Segundo narra Mahon, Filinto Muller garantiu a posse legítima de João Goulart no governo do país, em 1961. “Quase que Jango não assume, quando ele estava na China. Foi uma articulação dentro do Congresso Nacional e fora, com Leonel Brizola (PDT), na rádio 24h, no Rio Grande do Sul. Dentro, Filinto Muller, então líder, o defendeu. Pois, veja, Muller havia votado em Jango (vice-presidente, eleito separadamente), mas não havia votado em Jânio Quadros (então presidente). No fim das contas, Muller articulou para Jango assumir, ao lado de Tancredo Neves e Ulisses Guimarães. Poxa, e isso não é falado? Ele adoeceu e todas estas figuras o visitaram. Que espécie de ditador é este?”.
A partir de 1964: “Francamente, ele era partidário da intervenção militar, isso ninguém vai negar. Ele não configurou como oposição ao regime, até 1963, ele não se opôs, foi um dos vários que ficaram, não diria coniventes, mas que deixaram o barco correr, como no fim das contas, a maioria do Brasil”, narra Mahon.
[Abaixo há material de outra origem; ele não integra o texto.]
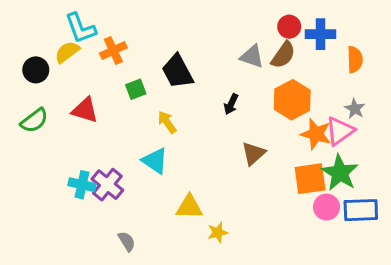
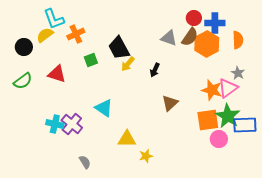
orange hexagon: (292, 100) -> (207, 44), moved
yellow arrow: (167, 122) -> (128, 64), moved, turned -105
blue rectangle: (361, 210) -> (245, 125), moved

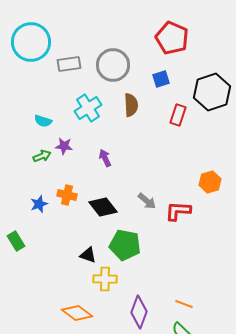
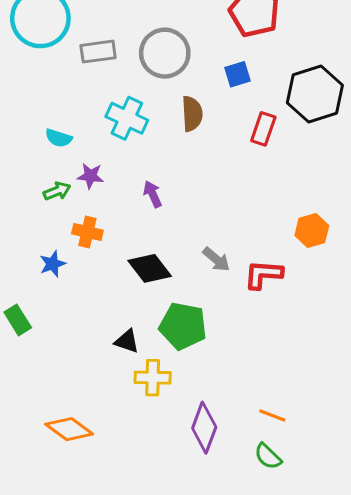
cyan cross: (88, 108) -> (127, 118), turned -32
orange cross: (67, 195) -> (87, 232), moved
orange diamond: (77, 313) -> (69, 429), moved

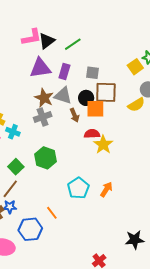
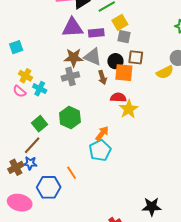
yellow square: (135, 67) -> (120, 22), moved
purple rectangle: (64, 71) -> (96, 33), turned 63
brown square: (106, 92) -> (136, 57), size x0.7
brown star: (44, 98) -> (74, 58), turned -30
orange arrow: (106, 189) -> (102, 133), moved

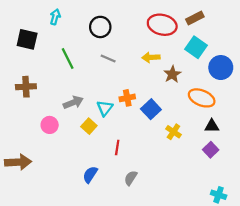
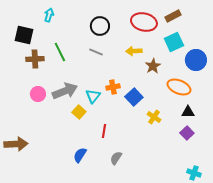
black circle: (100, 27) -> (100, 26), moved
cyan square: (196, 47) -> (174, 42), turned 30
brown cross: (26, 87) -> (35, 59), moved
gray arrow: (73, 102) -> (65, 91), size x1.4
pink circle: (50, 125) -> (38, 94), moved

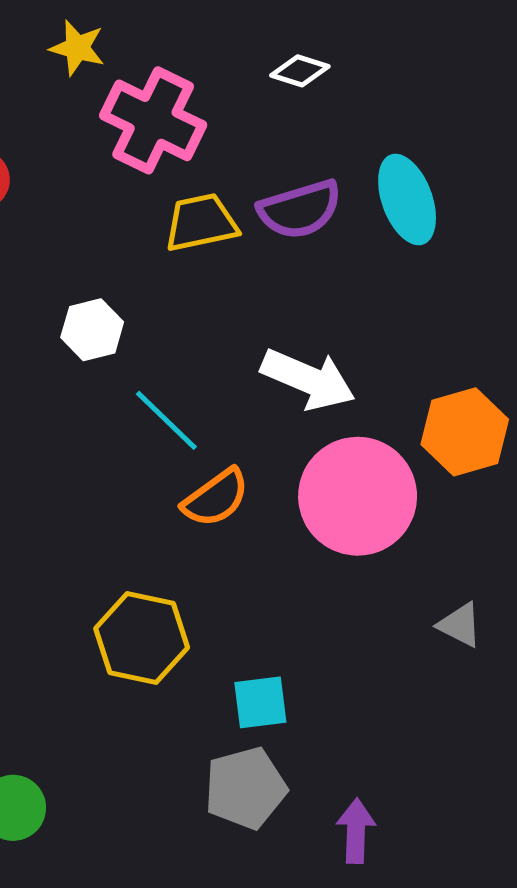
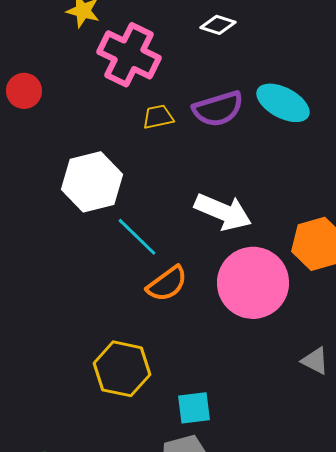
cyan ellipse: (407, 199) -> (283, 103), turned -42
yellow trapezoid: (201, 223) -> (158, 117), size x0.7
white hexagon: (92, 330) -> (92, 182), size x1.6

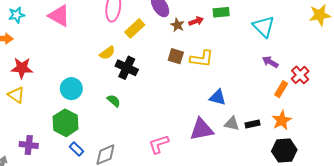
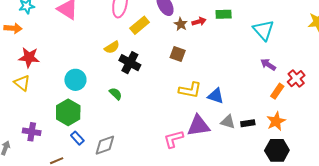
yellow L-shape: (202, 59) -> (190, 90), moved
pink L-shape: (159, 144) -> (174, 139), moved

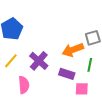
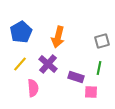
orange arrow: (73, 50) -> (58, 37), moved, turned -55

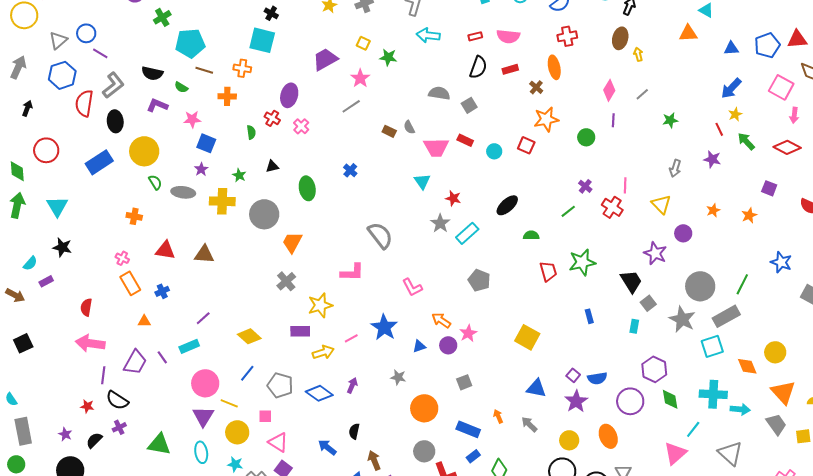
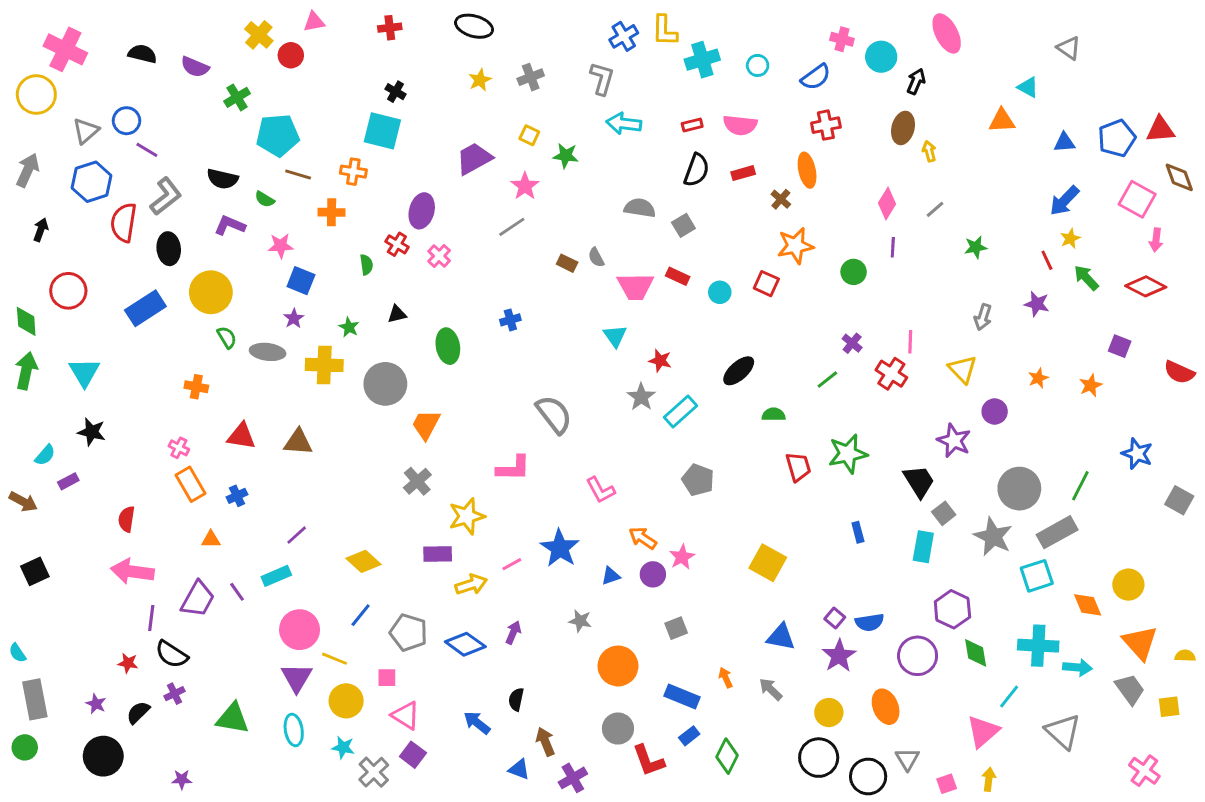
blue cross: (350, 170) -> (510, 320), turned 32
cyan rectangle: (634, 326) -> (923, 547), size x1.5

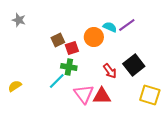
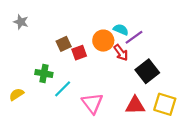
purple line: (127, 25) -> (134, 37), moved
green cross: (69, 67) -> (44, 73), moved
red arrow: (110, 71) -> (121, 53), moved
red triangle: (102, 96) -> (135, 105), moved

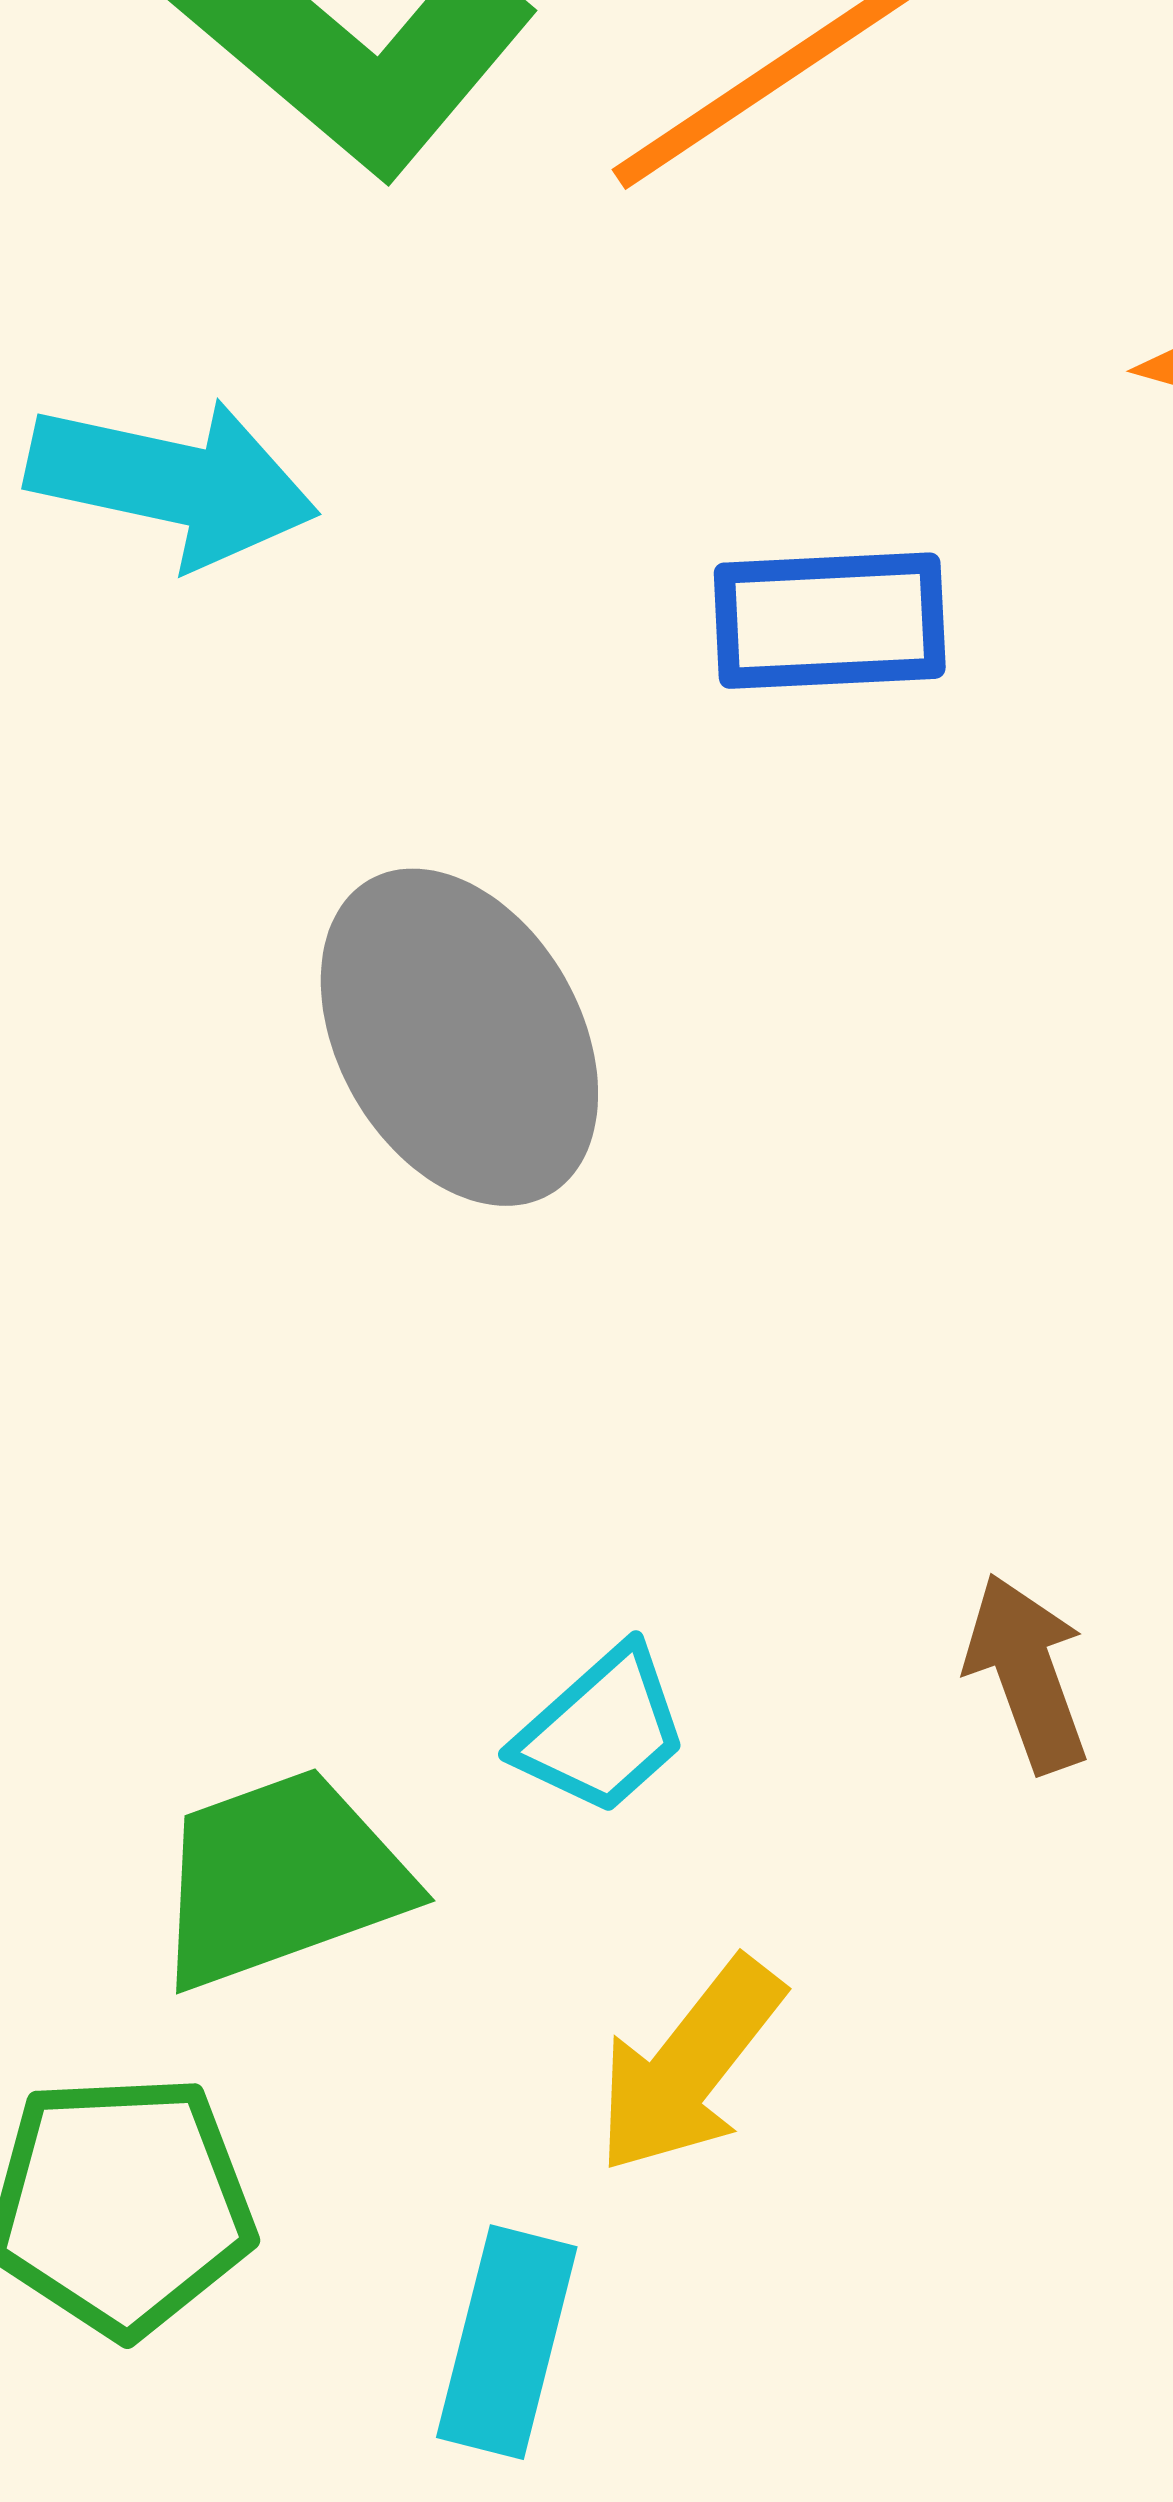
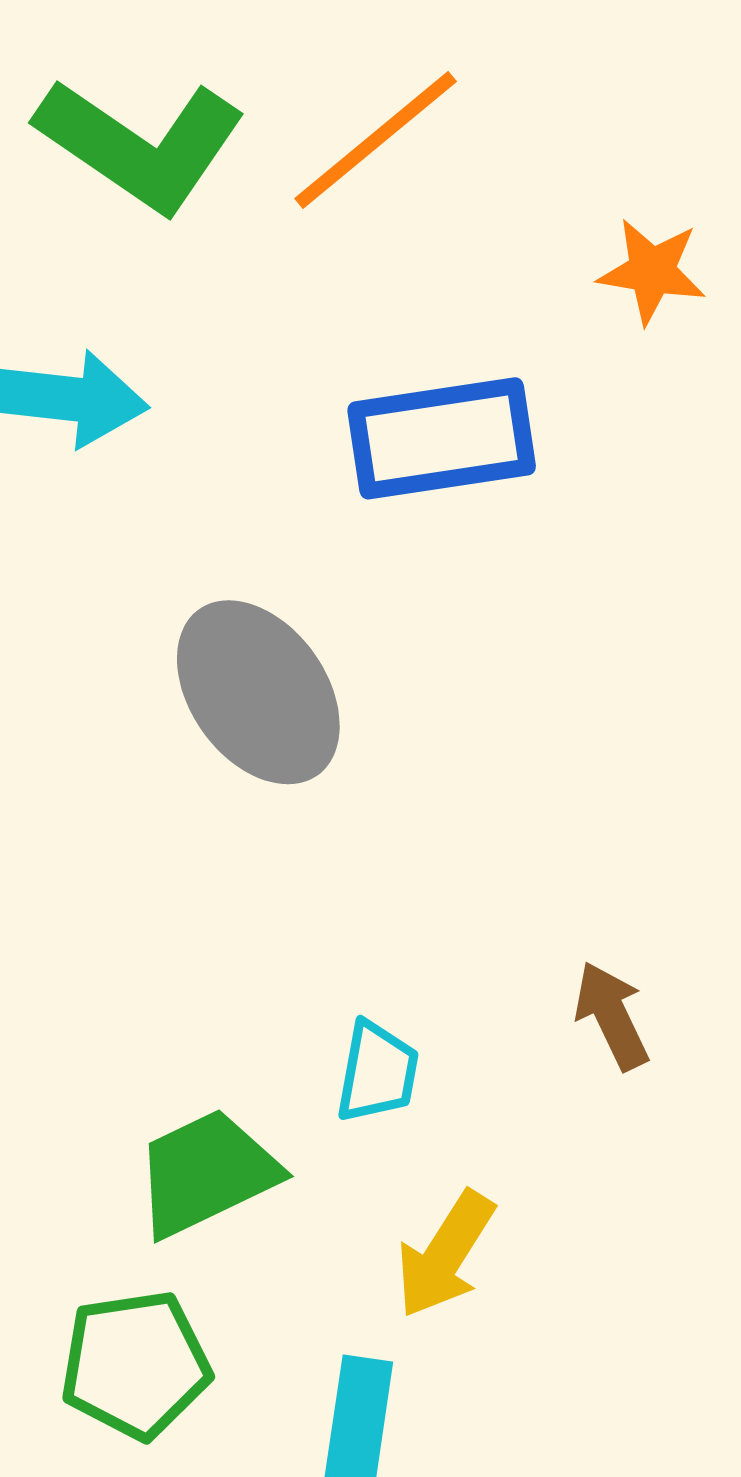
blue rectangle: (830, 621) -> (442, 438), size x1.4
cyan trapezoid: (602, 1731) -> (377, 1072), turned -32

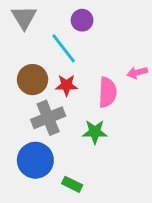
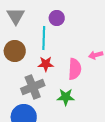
cyan line: (64, 48) -> (44, 38), turned 40
brown circle: (33, 80) -> (15, 51), moved

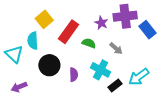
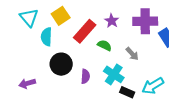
purple star: (101, 23) -> (112, 21), moved
cyan triangle: (14, 54) -> (29, 18), moved
black rectangle: (115, 86) -> (127, 92), turned 56

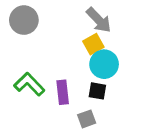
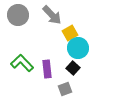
gray arrow: (99, 20) -> (52, 15), moved
black square: (97, 91) -> (73, 68), turned 32

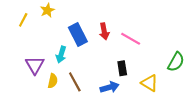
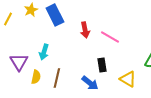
blue rectangle: (78, 35) -> (55, 15), moved
brown line: (75, 82) -> (57, 78), turned 42
blue arrow: (110, 87) -> (90, 83), turned 54

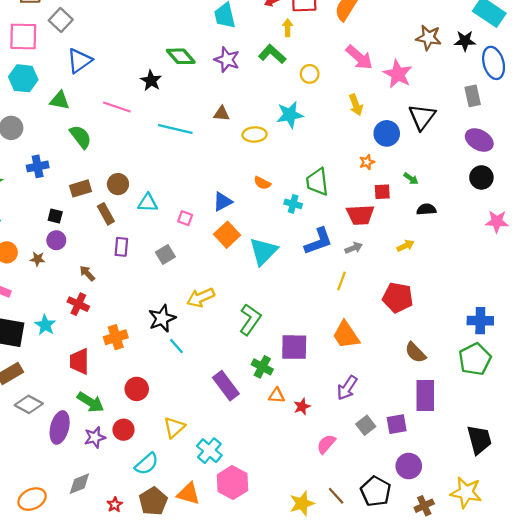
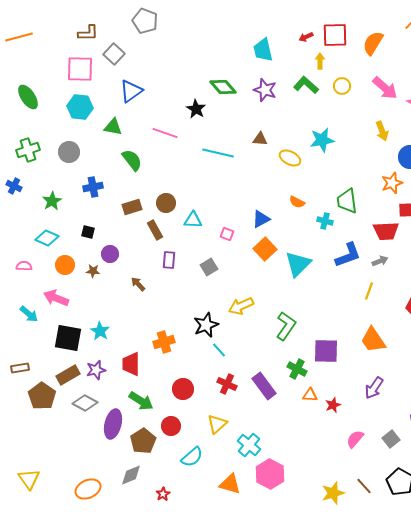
yellow circle: (310, 74) -> (342, 86), moved
yellow ellipse: (255, 135) -> (290, 158), turned 30
orange star: (367, 162) -> (392, 183), size x1.5
black square: (55, 216) -> (88, 232), moved
red cross: (78, 304) -> (227, 384), moved
gray square: (366, 425) -> (391, 439), moved
purple star: (95, 437) -> (96, 370), moved
brown pentagon: (153, 501) -> (143, 441), moved

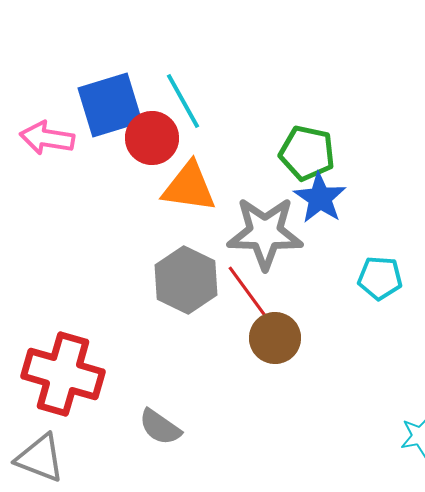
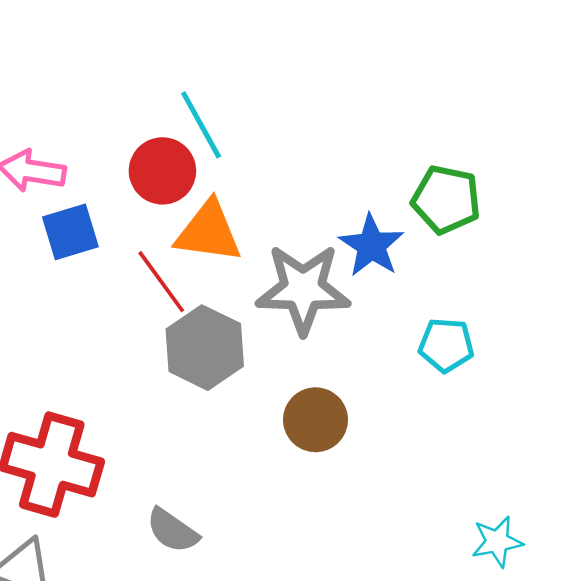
blue square: (110, 105) -> (70, 232), moved, size x0.7
green pentagon: (307, 153) -> (446, 200), moved
red line: (247, 291) -> (161, 282), moved

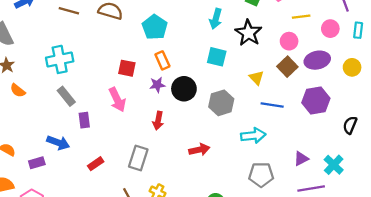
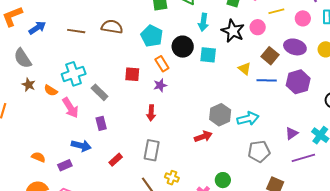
pink circle: (289, 41) -> (258, 27), moved
purple ellipse: (317, 60) -> (295, 47), turned 35
black circle: (184, 89) -> (183, 47), moved
orange semicircle: (18, 91) -> (51, 90), moved
gray rectangle: (66, 96) -> (100, 92), moved
pink arrow: (117, 100) -> (70, 108), moved
gray hexagon: (221, 103) -> (220, 115), moved
blue line: (272, 105) -> (267, 80), moved
red arrow: (158, 121) -> (151, 113), moved

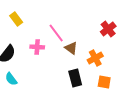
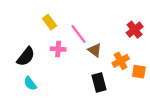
yellow rectangle: (16, 19) -> (50, 22), moved
orange square: (104, 82) -> (139, 72), moved

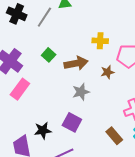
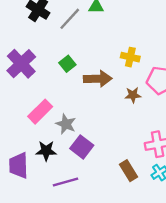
pink rectangle: (20, 89) -> (40, 112), moved
gray star: (81, 92) -> (66, 124), moved, turned 30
O general, durante a ditadura filiou-se à Aliança Renovadora Nacional (Arena) e reelegeu-se ao senado pela legenda em 1970. Em 1973, assumiu a presidência do Senado. Morreu no ano seguinte,“quando recrudesceu o regime, com Emílio Garrastazu Médici”, acrescenta Mahon.
Müller faleceu aos 73 anos, em 11 de julho de 1973, após o avião em que estava fazer pouso forçado em um vilarejo ao sul de Paris. Com ele, outros 123 morreram. Entre eles estavam o cantor Agostinho dos Santos, a atriz Regina Lécrery e o iatista Joerg Bruder.
“Não creio que ele tenha sido pivô para a ditadura, ou para a sustentação de Castelo Branco, como foi para a posse de Jango”, avalia o advogado. Quando ao questionamento feito à Seduc, se “Filinto Muller consta entre os 377 indicados pela Comissão da Verdade como agente de Estado que tenha agido de forma antidemocrática”, fica satisfeito com seu cliente póstumo. “Não constava e tecnicamente não era classificado nem como ditador, nem como colaborador a nenhum regime de exceção”.
Apesar de tudo, o advogado não nega a necessidade de Mato Grosso por em prática a Lei Estadual nº 10.343 de 1º de Dezembro de 2015 e excluir definitivamente o nome de agentes antidemocráticos de seus prédios públicos, à exceção de Muller. “Acho que é preciso fazer a revisão, sim, para Castelo Branco e Médici, por exemplo. Acho que nenhum órgão público, sobretudo educacional, deva ter nome de ditador”.